Annex 1 – “Alternative Performance Measurements”

The ESMA Guidelines require that we explain any indicators we use in evaluating the company’s financial or non-financial results, if this indicator is not found in the IFRS or XBRL standards published by ESEF. In the case of our financial statements, we use the following indicators:

Indicator Definition / Calculation method Why is relevant
Operational Profit


It is about the profit of the basic activity, the activity of assisting our customers.

It considers all the revenues and expenses associated with the current activity and ignores the financial income and expenses, or those related to the holding activity (of the group, our existence as a listed company).

It is obtained by eliminating from the results of each business line the elements of revenues and expenses (cash or non-cash) that have nothing to do with the current activity.

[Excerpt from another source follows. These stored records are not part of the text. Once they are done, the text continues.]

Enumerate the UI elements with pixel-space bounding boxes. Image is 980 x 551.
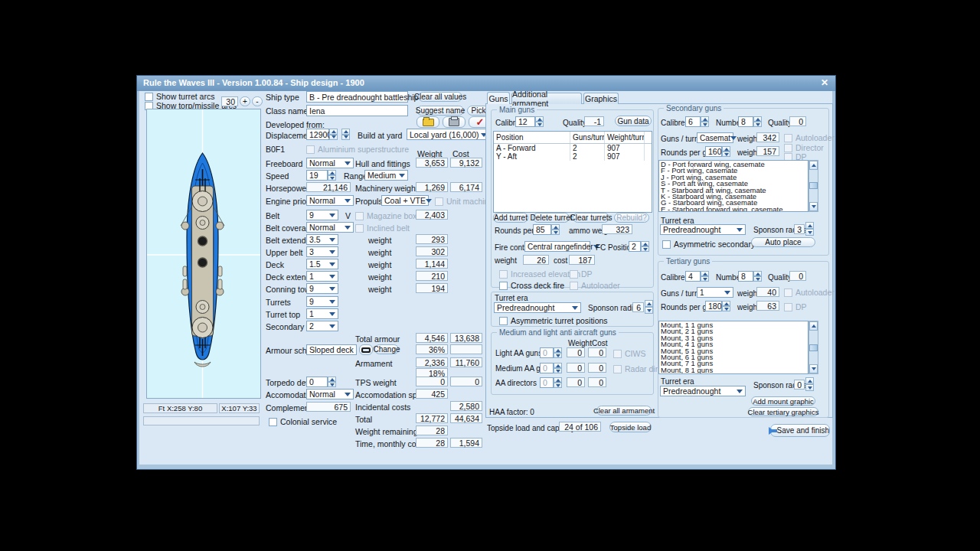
main-rounds-input[interactable]: 85 xyxy=(533,224,551,235)
scroll-up-icon[interactable] xyxy=(809,161,818,170)
sec-calibre-spinner[interactable] xyxy=(701,116,709,127)
turrets-select[interactable]: 9 xyxy=(306,296,338,307)
auto-place-button[interactable]: Auto place xyxy=(751,237,815,247)
deck-extended-select[interactable]: 1 xyxy=(306,271,338,282)
accomodation-select[interactable]: Normal xyxy=(306,389,354,399)
freeboard-select[interactable]: Normal xyxy=(306,158,354,168)
delete-turret-button[interactable]: Delete turret xyxy=(533,213,570,223)
ship-design-canvas[interactable] xyxy=(146,109,261,399)
print-design-button[interactable] xyxy=(443,116,466,128)
belt-select[interactable]: 9 xyxy=(306,210,338,220)
belt-extended-select[interactable]: 3.5 xyxy=(306,234,338,245)
clear-tertiary-graphics-button[interactable]: Clear tertiary graphics xyxy=(748,407,818,416)
load-design-button[interactable] xyxy=(416,116,439,128)
ship-type-select[interactable]: B - Pre dreadnought battleship xyxy=(306,91,408,103)
ter-sponson-spinner[interactable] xyxy=(805,377,814,391)
change-armour-scheme-button[interactable]: Change xyxy=(374,344,399,354)
fc-positions-spinner[interactable] xyxy=(641,241,649,252)
displacement-coarse-spinner[interactable] xyxy=(341,129,350,140)
ter-rounds-input[interactable]: 180 xyxy=(705,301,722,311)
main-sponson-spinner[interactable] xyxy=(645,300,653,314)
scroll-down-icon[interactable] xyxy=(809,364,818,373)
engine-priority-select[interactable]: Normal xyxy=(306,195,354,206)
sec-turret-era-select[interactable]: Predreadnought xyxy=(660,224,746,235)
tertiary-mount-item[interactable]: Mount, 8 1 guns xyxy=(661,367,808,373)
ter-number-input[interactable]: 8 xyxy=(738,271,753,282)
ter-number-spinner[interactable] xyxy=(753,271,762,282)
sec-rounds-input[interactable]: 160 xyxy=(705,146,722,157)
asymmetric-turret-positions-checkbox[interactable]: Asymmetric turret positions xyxy=(499,316,608,325)
secondary-positions-list[interactable]: D - Port forward wing, casemateF - Port … xyxy=(658,160,808,212)
checkbox-box[interactable] xyxy=(269,418,277,426)
upper-belt-select[interactable]: 3 xyxy=(306,246,338,257)
secondary-list-scrollbar[interactable] xyxy=(808,160,818,212)
gun-data-button[interactable]: Gun data xyxy=(615,116,652,126)
arc-minus-button[interactable]: - xyxy=(252,96,263,106)
arc-plus-button[interactable]: + xyxy=(240,96,250,106)
sec-number-spinner[interactable] xyxy=(753,116,762,127)
sec-rounds-spinner[interactable] xyxy=(722,146,730,157)
scroll-up-icon[interactable] xyxy=(809,321,818,331)
main-rounds-spinner[interactable] xyxy=(551,224,560,235)
deck-select[interactable]: 1.5 xyxy=(306,259,338,269)
sec-calibre-input[interactable]: 6 xyxy=(685,116,701,127)
colonial-service-checkbox[interactable]: Colonial service xyxy=(269,417,337,426)
topside-load-button[interactable]: Topside load xyxy=(609,422,652,432)
tab-guns[interactable]: Guns xyxy=(487,92,510,104)
tertiary-mounts-list[interactable]: Mount, 1 1 gunsMount, 2 1 gunsMount, 3 1… xyxy=(658,321,808,374)
class-name-input[interactable]: Iena xyxy=(306,105,408,116)
checkbox-box[interactable] xyxy=(662,240,671,249)
title-bar[interactable]: Rule the Waves III - Version 1.00.84 - S… xyxy=(137,76,835,91)
belt-coverage-select[interactable]: Normal xyxy=(306,222,354,233)
checkbox-box[interactable] xyxy=(499,317,508,325)
cross-deck-fire-checkbox[interactable]: Cross deck fire xyxy=(499,281,564,290)
torpedo-defence-spinner[interactable] xyxy=(328,377,336,387)
suggest-name-button[interactable]: Suggest name xyxy=(416,106,464,116)
speed-spinner[interactable] xyxy=(328,170,336,181)
propulsion-select[interactable]: Coal + VTE xyxy=(381,195,429,206)
speed-input[interactable]: 19 xyxy=(306,170,328,181)
sec-number-input[interactable]: 8 xyxy=(738,116,753,127)
secondary-guns-armour-select[interactable]: 2 xyxy=(306,321,338,331)
add-mount-graphic-button[interactable]: Add mount graphic xyxy=(751,396,815,406)
sec-guns-turret-select[interactable]: Casemat xyxy=(697,132,733,143)
medium-aa-spinner[interactable] xyxy=(554,363,562,373)
show-turret-arcs-checkbox[interactable]: Show turret arcs xyxy=(145,92,214,101)
tab-additional-armament[interactable]: Additional armament xyxy=(511,93,582,104)
main-gun-table-row[interactable]: Y - Aft2907 xyxy=(494,152,652,161)
scroll-down-icon[interactable] xyxy=(809,202,818,211)
torpedo-defence-input[interactable]: 0 xyxy=(306,377,328,387)
fc-positions-input[interactable]: 2 xyxy=(629,241,641,252)
displacement-spinner[interactable] xyxy=(329,129,338,140)
ter-calibre-input[interactable]: 4 xyxy=(685,271,701,282)
light-aa-spinner[interactable] xyxy=(554,347,562,358)
tertiary-list-scrollbar[interactable] xyxy=(808,321,818,374)
main-turret-era-select[interactable]: Predreadnought xyxy=(494,302,581,313)
clear-all-armament-button[interactable]: Clear all armament xyxy=(596,406,652,416)
clear-all-values-button[interactable]: Clear all values xyxy=(418,92,462,102)
close-icon[interactable]: ✕ xyxy=(821,77,828,88)
ter-rounds-spinner[interactable] xyxy=(722,301,730,311)
build-at-yard-select[interactable]: Local yard (16,000) xyxy=(407,129,490,140)
tab-graphics[interactable]: Graphics xyxy=(583,93,619,104)
main-calibre-input[interactable]: 12 xyxy=(515,116,535,127)
main-gun-table[interactable]: Position Guns/turret Weight/turret A - F… xyxy=(493,131,652,213)
conning-tower-select[interactable]: 9 xyxy=(306,283,338,294)
main-calibre-spinner[interactable] xyxy=(535,116,544,127)
displacement-input[interactable]: 12900 xyxy=(306,129,329,140)
fire-control-select[interactable]: Central rangefinder xyxy=(524,241,590,252)
ter-guns-turret-select[interactable]: 1 xyxy=(697,287,733,298)
checkbox-box[interactable] xyxy=(145,93,153,101)
save-and-finish-button[interactable]: Save and finish xyxy=(770,424,830,437)
aa-directors-spinner[interactable] xyxy=(554,377,562,388)
checkbox-box[interactable] xyxy=(499,282,508,290)
armour-scheme-preview-button[interactable] xyxy=(359,344,373,355)
main-gun-table-row[interactable]: A - Forward2907 xyxy=(494,144,652,152)
clear-turrets-button[interactable]: Clear turrets xyxy=(573,213,609,223)
scroll-thumb[interactable] xyxy=(809,182,818,189)
sec-sponson-spinner[interactable] xyxy=(805,222,814,236)
scroll-thumb[interactable] xyxy=(809,344,818,351)
secondary-position-item[interactable]: E - Starboard forward wing, casemate xyxy=(661,207,808,212)
turret-top-select[interactable]: 1 xyxy=(306,308,338,319)
range-select[interactable]: Medium xyxy=(364,170,408,181)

The most significant adjustments (differences between gross profit and operational profit) are:

1.        Elimination of the financial result (addition to gross profit of expenses and decrease of financial income)

2.        Elimination of non-cash IFRS adjustments related to the Stock Option Plan in case of presentation on business segments

The operational activity (also called ‘current’ or ‘basic’) represents the company’s business.

This measures the performance and activity of the business versus the competition, regardless of the taxation environment, the accounting reporting framework or the financing method of the company (mix between equity and borrowed capital, costs of maintaining the stock market share, etc.).

In other words, this is the result that the company (or each business segment) would have if it operated as a company financed entirely from its own sources (from “equity” – shareholders’ capital).


„Gross margin”, or

„GM” or ”margin”

The calculation formula of this indicator is Revenue minus COGS (cost of goods sold)”.

Thus, from the invoices issued to customers, the value of expenses directly associated with those projects (obtaining those revenues) is deducted. In the case of software license resale projects, we buy a license for 90 lei and sell it to the customer for 100 lei. The difference is “Gross Margin”.

If we bill a customer for cloud project deployment services, the gross margin is the difference between the revenue billed to the customer and the cost per man-hours required for deployment, regardless of whether the deployment engineer is employed or a subcontractor.

This indicator is the “GDP” of the company, it is the “added value” that we produce for our partners.

This indicator not only reflects the value we bring to customers, but, looking back at the company, it reflects the amount of money we have available to cover fixed expenses.